What is the Difference Between Grasshoppers and Locusts?

Green grasshoppers and brown locusts are close relatives of one another.

Grasshoppers and locusts are closely related insects both in the Acrididae family. Locusts are in fact, grasshoppers which develop gregarious behaviors under optimum environmental conditions which involve the presence of large populations of grasshoppers. Locusts are not themselves a species. The two insects are primarily herbivores feeding on any green matter they come across and are sometimes agricultural pests when they land in farms. Grasshoppers and locusts have had interactions with human beings since early times and have been mentioned both in the Quran and in the Bible. The two are often used as a delicacy across many communities of the world providing a source of protein.

What Are Grasshoppers?

Grasshoppers are ground dwelling insects which go through a phase of incomplete metamorphosis before developing into the adult stage. As grasshoppers mostly occupy the ground, they have very powerful hind legs which are adapted for escape in case they are threatened. Grasshoppers are closely similar to locusts though grasshoppers can only fly for shorter distances. Grasshoppers mostly exist within a solitary phase with little to no threat to crops. Within the solitary phase, grasshoppers are disorganized, each leading its way of life. However, some grasshopper species develop gregarious behavior under suitable conditions becoming more like locusts.

What Are Locusts?

Locusts are grasshoppers which develop gregarious characteristics in suitable environmental conditions forming an organized group. Such conditions are particularly driven by a period of dense vegetative growth after drought. Drought drives locusts to crowd in small areas where there is vegetation. Locusts then abandon their solitary phase as grasshoppers and reproduce at dramatically high rates forming bands of nymphs and swarms as adults. The transition from the solitary phase is triggered by the secretion of hormone serotonin which has been linked to boosting moods in humans. In their swarms, locusts move in a single direction making stopovers on any green area they notice. This movement causes extensive damage to crops. Locusts are known to cover long distances in short time periods leaving behind a trail of damage.

A swarm of locusts.

Structural Differences Between Locusts And Grasshoppers

Though similar in appearance, grasshoppers differ structurally from the locust. Both species have similar morphological structures whose major difference occurs when locust become gregarious. In grasshoppers, the front wings are thin and tough while the outer wings are wide and flexible. In locusts, the wings become longer and stronger to allow for long distance flights. The body of locusts are smaller than that of grasshoppers. In their solitary states, female locusts are larger than their male counterparts, although their sizes do decrease in the swarming phase.
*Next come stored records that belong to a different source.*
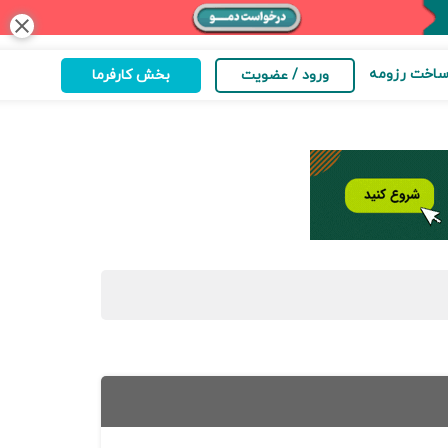
close
اخت رزومه
ورود / عضویت
بخش کارفرما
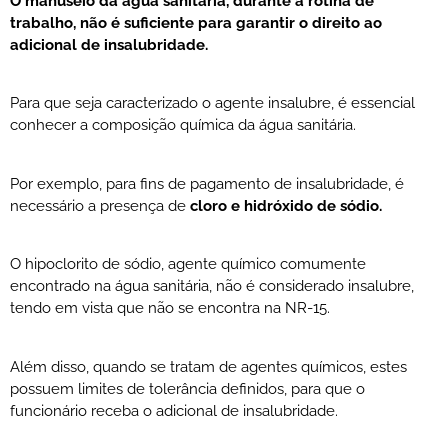
O manuseio da água sanitária, durante a rotina de
trabalho, não é suficiente para garantir o direito ao
adicional de insalubridade.
Para que seja caracterizado o agente insalubre, é essencial
conhecer a composição química da água sanitária.
Por exemplo, para fins de pagamento de insalubridade, é
necessário a presença de
cloro e hidróxido de sódio.
O hipoclorito de sódio, agente químico comumente
encontrado na água sanitária, não é considerado insalubre,
tendo em vista que não se encontra na NR-15.
Além disso, quando se tratam de agentes químicos, estes
possuem limites de tolerância definidos, para que o
funcionário receba o adicional de insalubridade.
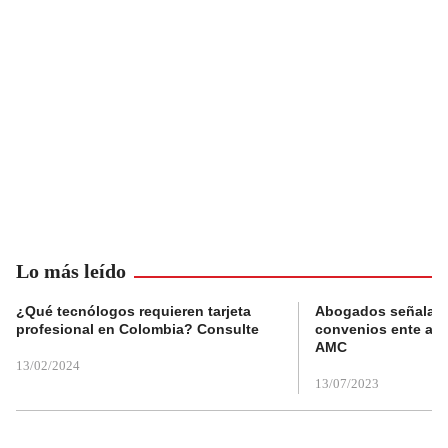
Lo más leído
¿Qué tecnólogos requieren tarjeta
Abogados señalan 
profesional en Colombia? Consulte
convenios ente alc
AMC
13/02/2024
13/07/2023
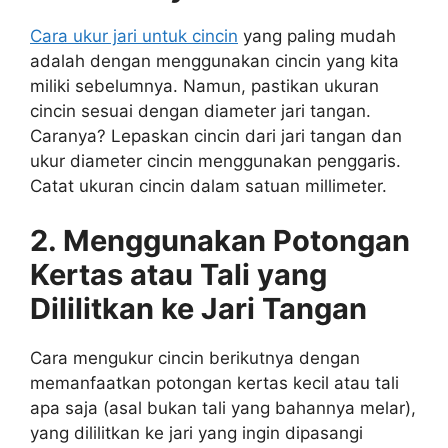
Cara ukur jari untuk cincin
yang paling mudah
adalah dengan menggunakan cincin yang kita
miliki sebelumnya. Namun, pastikan ukuran
cincin sesuai dengan diameter jari tangan.
Caranya? Lepaskan cincin dari jari tangan dan
ukur diameter cincin menggunakan penggaris.
Catat ukuran cincin dalam satuan millimeter.
2. Menggunakan Potongan
Kertas atau Tali yang
Dililitkan ke Jari Tangan
Cara mengukur cincin berikutnya dengan
memanfaatkan potongan kertas kecil atau tali
apa saja (asal bukan tali yang bahannya melar),
yang dililitkan ke jari yang ingin dipasangi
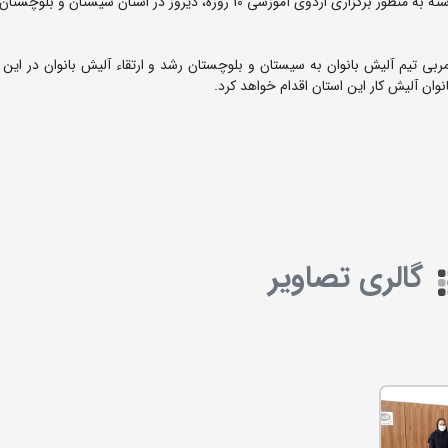
آنا براتی سرمربی تیم ملی کشتی آلیش بانوان و مدرس این رشته به منظور برگزاری اردوی آموزشی 10 روزه، دیروز در استان سیست
ی تیم آلیش بانوان به سیستان و بلوچستان رشد و ارتقاء آلیش بانوان در این م
گالری تصاویر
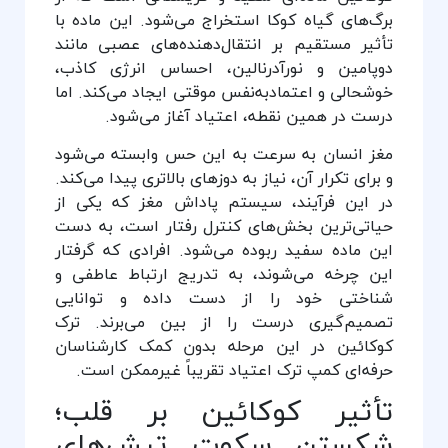
برگ‌های گیاه کوکا استخراج می‌شود. این ماده با
تأثیر مستقیم بر انتقال‌دهنده‌های عصبی مانند
دوپامین و نورآدرنالین، احساس انرژی کاذب،
خوشحالی و اعتمادبه‌نفس موقتی ایجاد می‌کند. اما
درست در همین نقطه، اعتیاد آغاز می‌شود.
مغز انسان به سرعت به این حس وابسته می‌شود
و برای تکرار آن، نیاز به دوزهای بالاتری پیدا می‌کند.
در این فرآیند، سیستم پاداش مغز که یکی از
حیاتی‌ترین بخش‌های کنترل رفتار است، به دست
این ماده سفید ربوده می‌شود. افرادی که گرفتار
این چرخه می‌شوند، به تدریج ارتباط عاطفی و
شناختی خود را از دست داده و توانایی
تصمیم‌گیری درست را از بین می‌برند. ترک
کوکائین در این مرحله بدون کمک کارشناسان
حرفه‌ای کمپ ترک اعتیاد تقریباً غیرممکن است.
تأثیر کوکائین بر قلب؛
شکستن سکوت تپش‌های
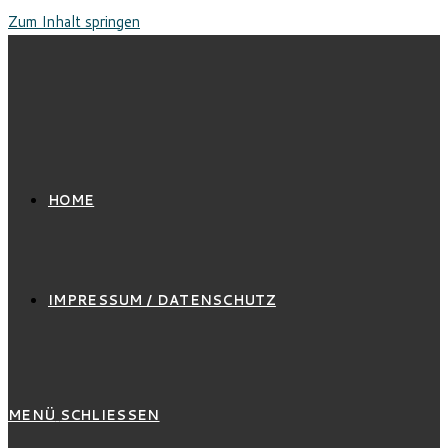
Zum Inhalt springen
HOME
IMPRESSUM / DATENSCHUTZ
MENÜ
SCHLIESSEN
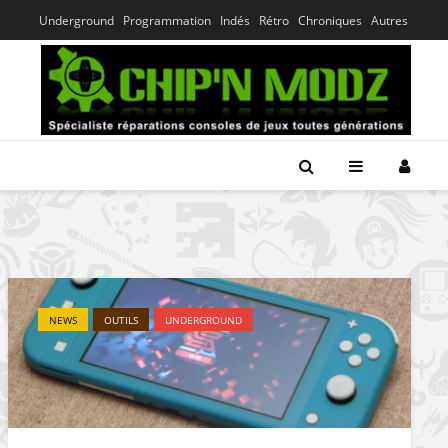
Underground
Programmation
Indés
Rétro
Chroniques
Autres
NEWS
OUTILS
UNDERGROUND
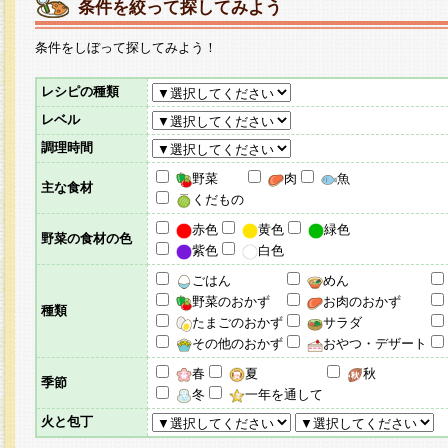
条件を絞って探してみよう
条件をしぼって探してみよう！
レシピの種類
レベル
調理時間
野菜
肉
魚
主な食材
くだもの
赤色
黄色
緑色
野菜の食材の色
紫色
白色
ごはん
めん
野菜のおかず
お肉のおかず
種類
たまごのおかず
サラダ
その他のおかず
おやつ・デザート
春
夏
秋
季節
冬
一年を通して
火と包丁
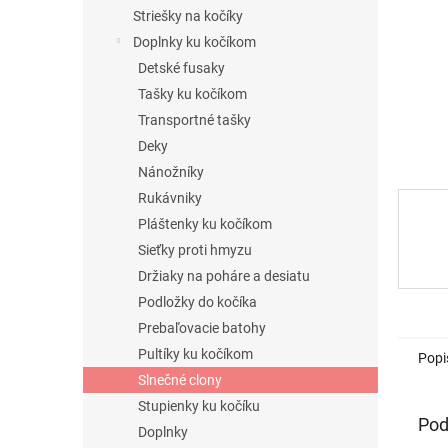
Striešky na kočíky
Doplnky ku kočíkom
Detské fusaky
Tašky ku kočíkom
Transportné tašky
Deky
Nánožníky
Rukávniky
Pláštenky ku kočíkom
Sieťky proti hmyzu
Držiaky na poháre a desiatu
Podložky do kočíka
Prebaľovacie batohy
Pultíky ku kočíkom
Popi
Slnečné clony
Stupienky ku kočíku
Pod
Doplnky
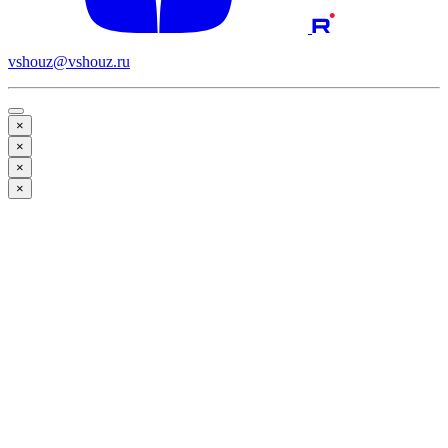
vshouz@vshouz.ru
×
×
×
×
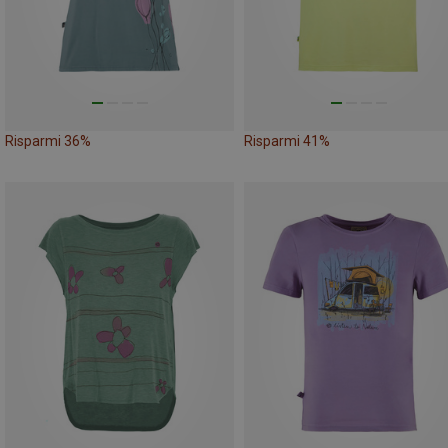
Risparmi 36%
Risparmi 41%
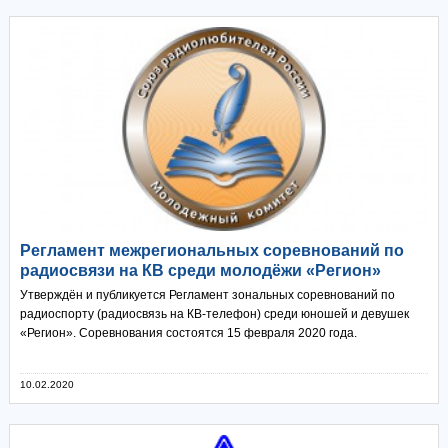
Регламент межрегиональных соревнований по
радиосвязи на КВ среди молодёжи «Регион»
Утверждён и публикуется Регламент зональных соревнований по
радиоспорту (радиосвязь на КВ-телефон) среди юношей и девушек
«Регион». Соревнования состоятся 15 февраля 2020 года.
10.02.2020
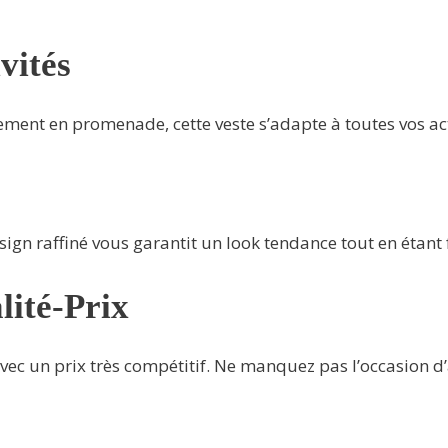
vités
ent en promenade, cette veste s’adapte à toutes vos acti
 design raffiné vous garantit un look tendance tout en étant
lité-Prix
 avec un prix très compétitif. Ne manquez pas l’occasion d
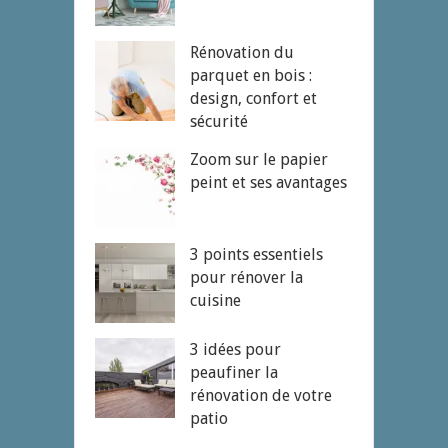
Rénovation du
parquet en bois :
design, confort et
sécurité
Zoom sur le papier
peint et ses avantages
3 points essentiels
pour rénover la
cuisine
3 idées pour
peaufiner la
rénovation de votre
patio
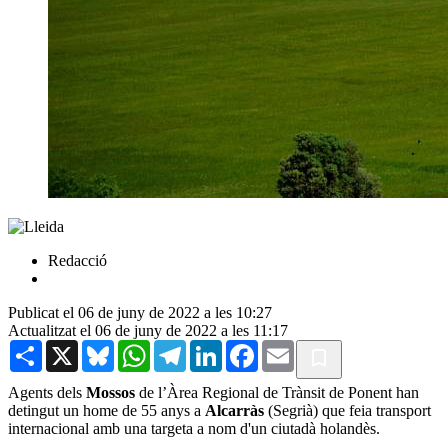
Redacció
Publicat el 06 de juny de 2022 a les 10:27
Actualitzat el 06 de juny de 2022 a les 11:17
Share
X
Bluesky
WhatsApp
Telegram
LinkedIn
Facebook
Email
Agents dels
Mossos
de l’Àrea Regional de Trànsit de Ponent han
detingut un home de 55 anys a
Alcarràs
(Segrià) que feia transport
internacional amb una targeta a nom d'un ciutadà holandès.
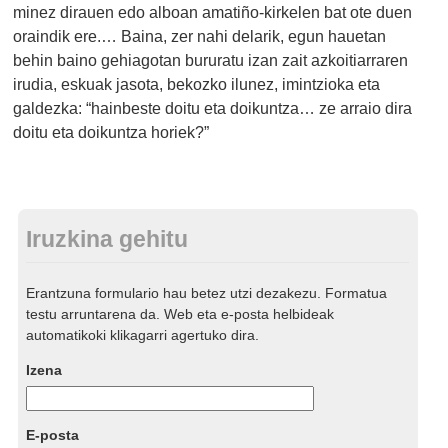
minez dirauen edo alboan amatiño-kirkelen bat ote duen
oraindik ere.… Baina, zer nahi delarik, egun hauetan
behin baino gehiagotan bururatu izan zait azkoitiarraren
irudia, eskuak jasota, bekozko ilunez, imintzioka eta
galdezka: “hainbeste doitu eta doikuntza… ze arraio dira
doitu eta doikuntza horiek?”
Iruzkina gehitu
Erantzuna formulario hau betez utzi dezakezu. Formatua
testu arruntarena da. Web eta e-posta helbideak
automatikoki klikagarri agertuko dira.
Izena
E-posta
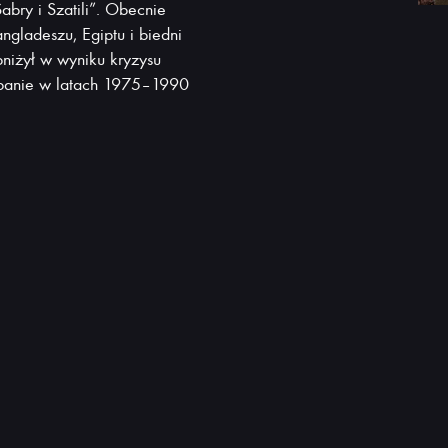
bry i Szatili”. Obecnie
ngladeszu, Egiptu i biedni
bniżył w wyniku kryzysu
banie w latach 1975–1990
Behavioral Differences Between Locusts And Grasshoppers

Grasshoppers are primarily solitary creatures throughout their lives, coming together only for reproduction. Though locusts may be found in isolation, they mostly occur in groups in which they forage, bask and roost. Grasshoppers are relatively sedentary species maintaining the same habitat for long periods of time. Grasshoppers only move when threatened and during feeding. Locusts, however, are migratory species often shifting from one area to the next in search of food. Even in their solitary states, locusts are still known to fly over long distances.

Human Interactions With Locusts And Grasshoppers

Grasshoppers and locusts are popular species among humans especially as a source of food. However, they are infamous for mass destruction of crops – a problem that has plagued farmers for centuries. Swarms of locusts are often a bad omen for farmers and have resulted in several droughts in areas where they land. As a countermeasure, scientists have developed the use of pesticides as well as biological control methods to manage the species.